**Work to be completed**: Using the data below, work out how many lines contain "süreci", and report only that number.

**Data listing**:
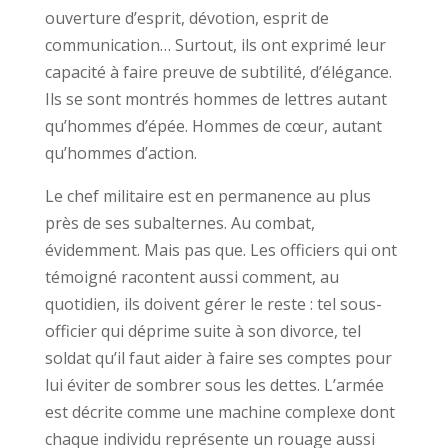
ouverture d’esprit, dévotion, esprit de
communication… Surtout, ils ont exprimé leur
capacité à faire preuve de subtilité, d’élégance.
Ils se sont montrés hommes de lettres autant
qu’hommes d’épée. Hommes de cœur, autant
qu’hommes d’action.
Le chef militaire est en permanence au plus
près de ses subalternes. Au combat,
évidemment. Mais pas que. Les officiers qui ont
témoigné racontent aussi comment, au
quotidien, ils doivent gérer le reste : tel sous-
officier qui déprime suite à son divorce, tel
soldat qu’il faut aider à faire ses comptes pour
lui éviter de sombrer sous les dettes. L’armée
est décrite comme une machine complexe dont
chaque individu représente un rouage aussi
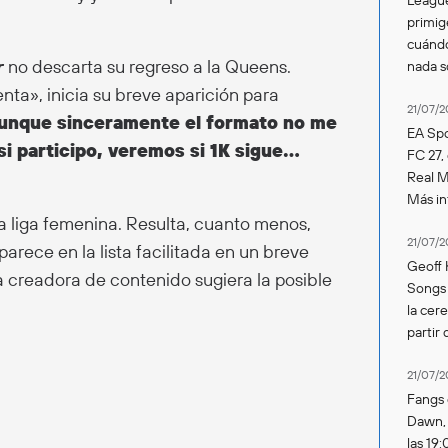
primig
cuándo
r
no descarta su regreso a la Queens.
nada 
ta», inicia su breve aparición para
21/07/2
aunque sinceramente el formato no me
EA Spo
si participo, veremos si 1K sigue…
FC 27,
Real Ma
Más in
la liga femenina. Resulta, cuanto menos,
21/07/2
parece en la lista facilitada en un breve
Geoff 
la creadora de contenido sugiera la posible
Songs 
la cer
partir 
21/07/2
Fangs 
Dawn, s
las 19:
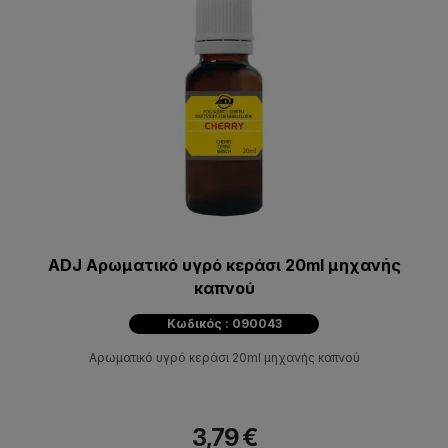
ADJ Αρωματικό υγρό κεράσι 20ml μηχανής
καπνού
Κωδικός : 090043
Αρωματικό υγρό κεράσι 20ml μηχανής καπνού
3,79 €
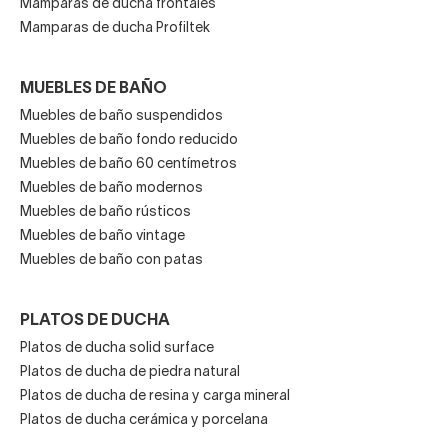
Mamparas de ducha frontales
Mamparas de ducha Profiltek
MUEBLES DE BAÑO
Muebles de baño suspendidos
Muebles de baño fondo reducido
Muebles de baño 60 centímetros
Muebles de baño modernos
Muebles de baño rústicos
Muebles de baño vintage
Muebles de baño con patas
PLATOS DE DUCHA
Platos de ducha solid surface
Platos de ducha de piedra natural
Platos de ducha de resina y carga mineral
Platos de ducha cerámica y porcelana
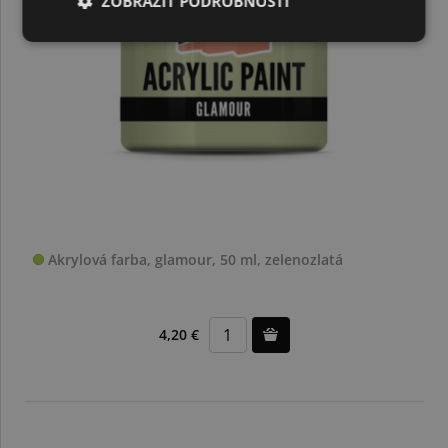
ZOBRAZIŤ PODROBNOSTI
Akrylová farba, glamour, 50 ml, zelenozlatá
4,20 €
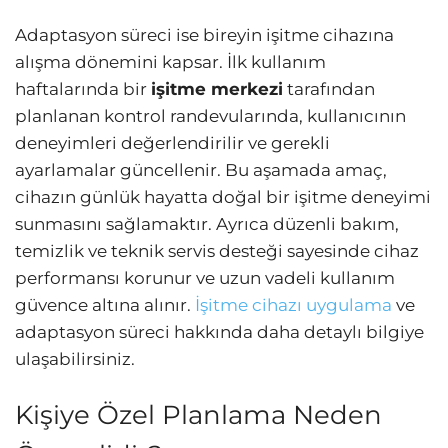
Adaptasyon süreci ise bireyin işitme cihazına
alışma dönemini kapsar. İlk kullanım
haftalarında bir
işitme merkezi
tarafından
planlanan kontrol randevularında, kullanıcının
deneyimleri değerlendirilir ve gerekli
ayarlamalar güncellenir. Bu aşamada amaç,
cihazın günlük hayatta doğal bir işitme deneyimi
sunmasını sağlamaktır. Ayrıca düzenli bakım,
temizlik ve teknik servis desteği sayesinde cihaz
performansı korunur ve uzun vadeli kullanım
güvence altına alınır.
İşitme cihazı uygulama
ve
adaptasyon süreci hakkında daha detaylı bilgiye
ulaşabilirsiniz.
Kişiye Özel Planlama Neden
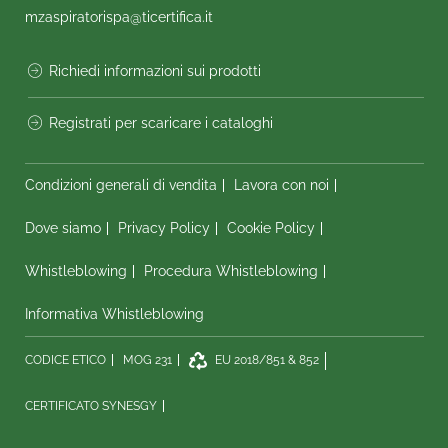
mzaspiratorispa@ticertifica.it
Richiedi informazioni sui prodotti
Registrati per scaricare i cataloghi
Condizioni generali di vendita
Lavora con noi
Dove siamo
Privacy Policy
Cookie Policy
Whistleblowing
Procedura Whistleblowing
Informativa Whistleblowing
CODICE ETICO
MOG 231
EU 2018/851 & 852
CERTIFICATO SYNESGY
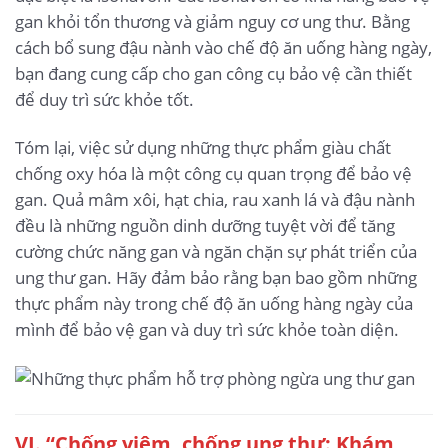
gan khỏi tổn thương và giảm nguy cơ ung thư. Bằng
cách bổ sung đậu nành vào chế độ ăn uống hàng ngày,
bạn đang cung cấp cho gan công cụ bảo vệ cần thiết
để duy trì sức khỏe tốt.
Tóm lại, việc sử dụng những thực phẩm giàu chất
chống oxy hóa là một công cụ quan trọng để bảo vệ
gan. Quả mâm xôi, hạt chia, rau xanh lá và đậu nành
đều là những nguồn dinh dưỡng tuyệt vời để tăng
cường chức năng gan và ngăn chặn sự phát triển của
ung thư gan. Hãy đảm bảo rằng bạn bao gồm những
thực phẩm này trong chế độ ăn uống hàng ngày của
mình để bảo vệ gan và duy trì sức khỏe toàn diện.
VI. “Chống viêm, chống ung thư: Khám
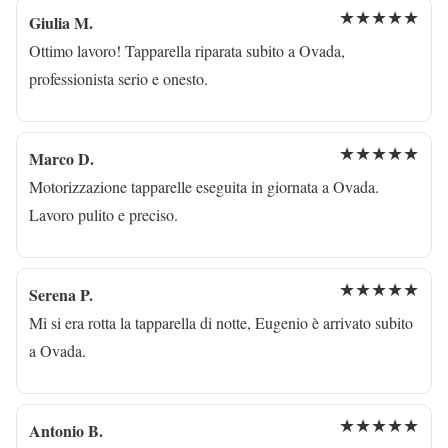
★★★★★
Giulia M.
Ottimo lavoro! Tapparella riparata subito a Ovada,
professionista serio e onesto.
★★★★★
Marco D.
Motorizzazione tapparelle eseguita in giornata a Ovada.
Lavoro pulito e preciso.
★★★★★
Serena P.
Mi si era rotta la tapparella di notte, Eugenio è arrivato subito
a Ovada.
★★★★★
Antonio B.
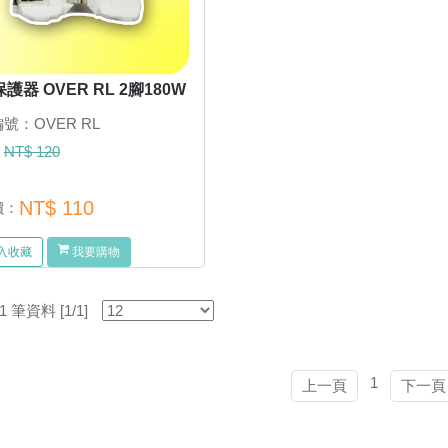
護器 OVER RL 2腳180W
號：OVER RL
：
NT$ 120
NT$ 110
價：
入收藏
我要購物
筆資料 [1/1]
1
上一頁
下一頁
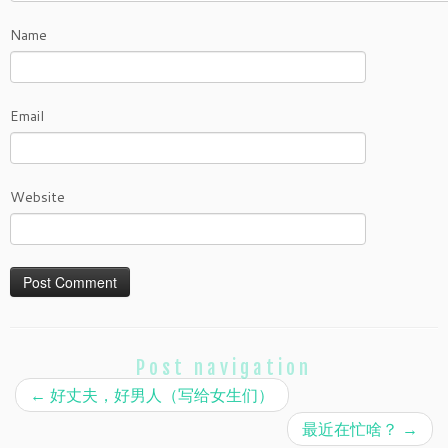
Name
Email
Website
Post navigation
←
好丈夫，好男人（写给女生们）
最近在忙啥？
→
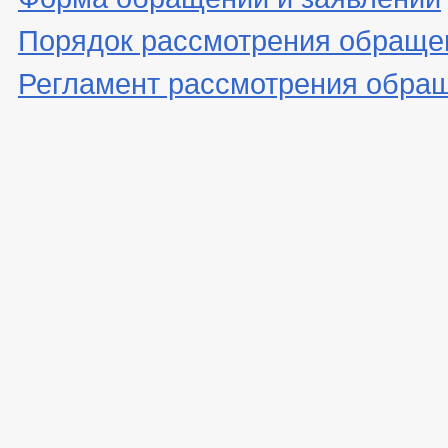
Порядок рассмотрения обраще
Регламент рассмотрения обра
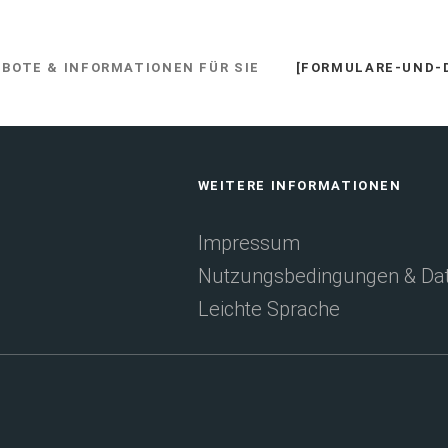
EBOTE & INFORMATIONEN FÜR SIE
[FORMULARE-UND-
WEITERE INFORMATIONEN
Impressum
Nutzungsbedingungen & Dat
Leichte Sprache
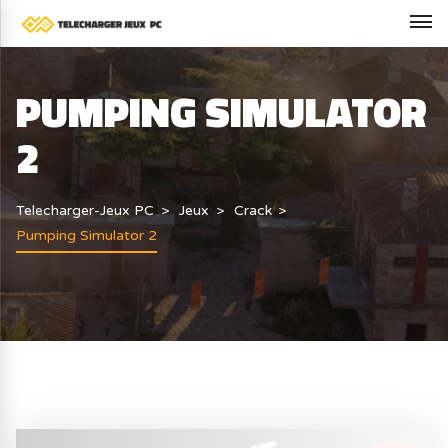
PUMPING SIMULATOR
2
Telecharger-Jeux PC
Jeux
Crack
Pumping Simulator 2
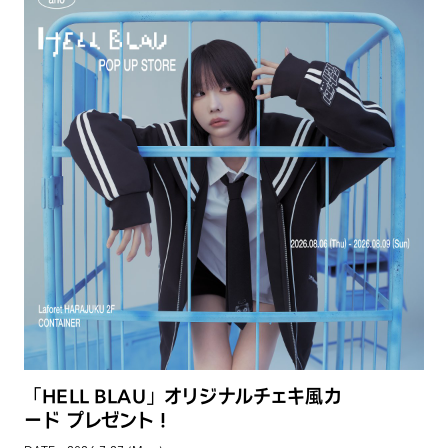
「HELL BLAU」オリジナルチェキ風カ
ード プレゼント！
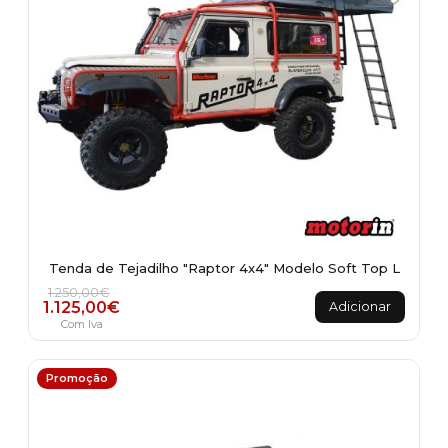
Tenda de Tejadilho "Raptor 4x4" Modelo Soft Top L
O preço original era: 1.250,00€.
O preço atual é: 1.125,00€.
1.250,00
€
1.125,00
€
Adicionar
Com Iva
Promoção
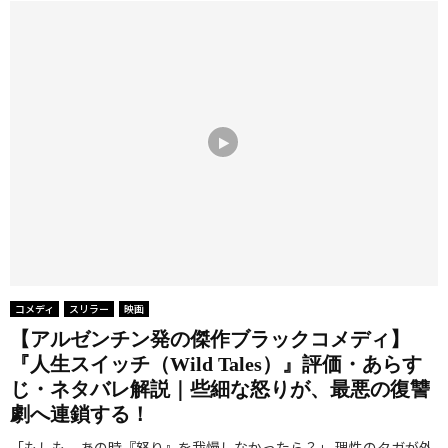
コメディ
スリラー
映画
【アルゼンチン発の傑作ブラックコメディ】
『人生スイッチ（Wild Tales）』評価・あらす
じ・ネタバレ解説｜些細な怒りが、最悪の復讐
劇へ連鎖する！
「もしも、あの時『怒り』を我慢しなかったら？」 理性のタガが外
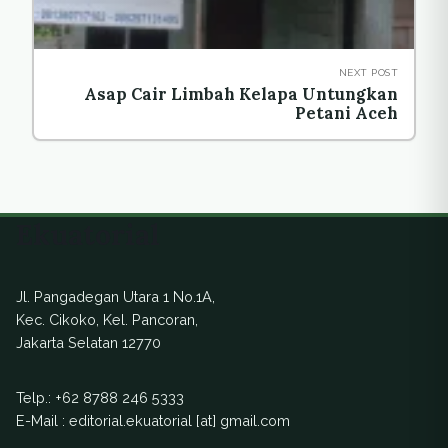
NEXT POST
Asap Cair Limbah Kelapa Untungkan
Petani Aceh
Ekuatorial
Jl. Pangadegan Utara 1 No.1A,
Kec. Cikoko, Kel. Pancoran,
Jakarta Selatan 12770
Telp.:
+62 8788 246 5333
E-Mail : editorial.ekuatorial [at] gmail.com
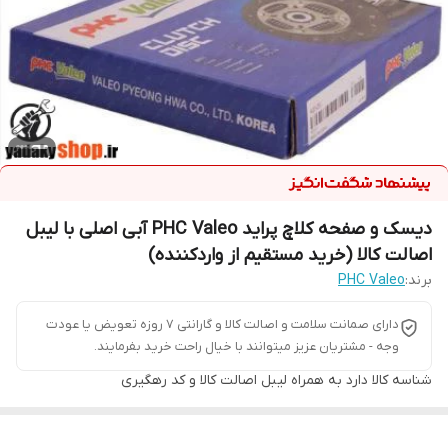
دیسک و صفحه کلاچ پراید PHC Valeo آبی اصلی با لیبل
اصالت کالا (خرید مستقیم از واردکننده)
برند:
PHC Valeo
دارای صمانت سلامت و اصالت کالا و گارانتی 7 روزه تعویض یا عودت
وجه - مشتریان عزیز میتوانند با خیال راحت خرید بفرمایند.
شناسه کالا
دارد به همراه لیبل اصالت کالا و کد رهگیری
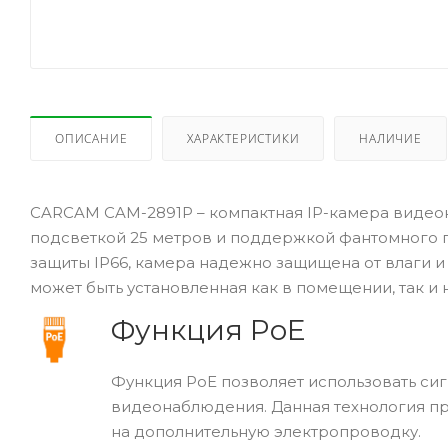
ОПИСАНИЕ
ХАРАКТЕРИСТИКИ
НАЛИЧИЕ
CARCAM CAM-2891P – компактная IP-камера видео
подсветкой 25 метров и поддержкой фантомного п
защиты IP66, камера надежно защищена от влаги и 
может быть установленная как в помещении, так и н
Функция PoE
Функция PoE позволяет использовать сиг
видеонаблюдения. Данная технология пр
на дополнительную электропроводку.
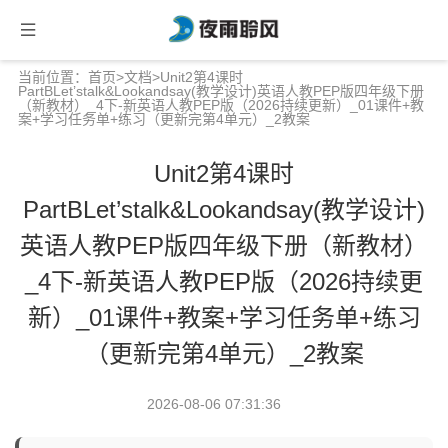
当前位置：
首页
>
文档
>Unit2第4课时
PartBLet’stalk&Lookandsay(教学设计)英语人教PEP版四年级下册
（新教材）_4下-新英语人教PEP版（2026持续更新）_01课件+教
案+学习任务单+练习（更新完第4单元）_2教案
Unit2第4课时
PartBLet’stalk&Lookandsay(教学设计)
英语人教PEP版四年级下册（新教材）
_4下-新英语人教PEP版（2026持续更
新）_01课件+教案+学习任务单+练习
（更新完第4单元）_2教案
2026-08-06 07:31:36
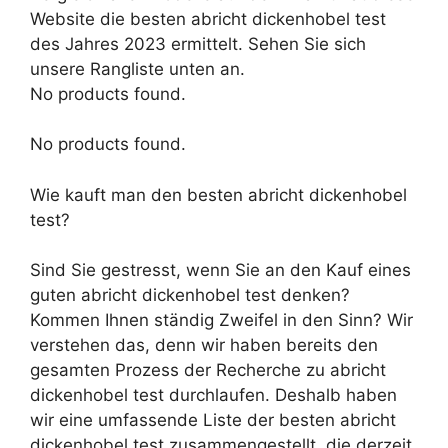
Website die besten abricht dickenhobel test
des Jahres 2023 ermittelt. Sehen Sie sich
unsere Rangliste unten an.
No products found.
No products found.
Wie kauft man den besten abricht dickenhobel
test?
Sind Sie gestresst, wenn Sie an den Kauf eines
guten abricht dickenhobel test denken?
Kommen Ihnen ständig Zweifel in den Sinn? Wir
verstehen das, denn wir haben bereits den
gesamten Prozess der Recherche zu abricht
dickenhobel test durchlaufen. Deshalb haben
wir eine umfassende Liste der besten abricht
dickenhobel test zusammengestellt, die derzeit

**Written answer**: 2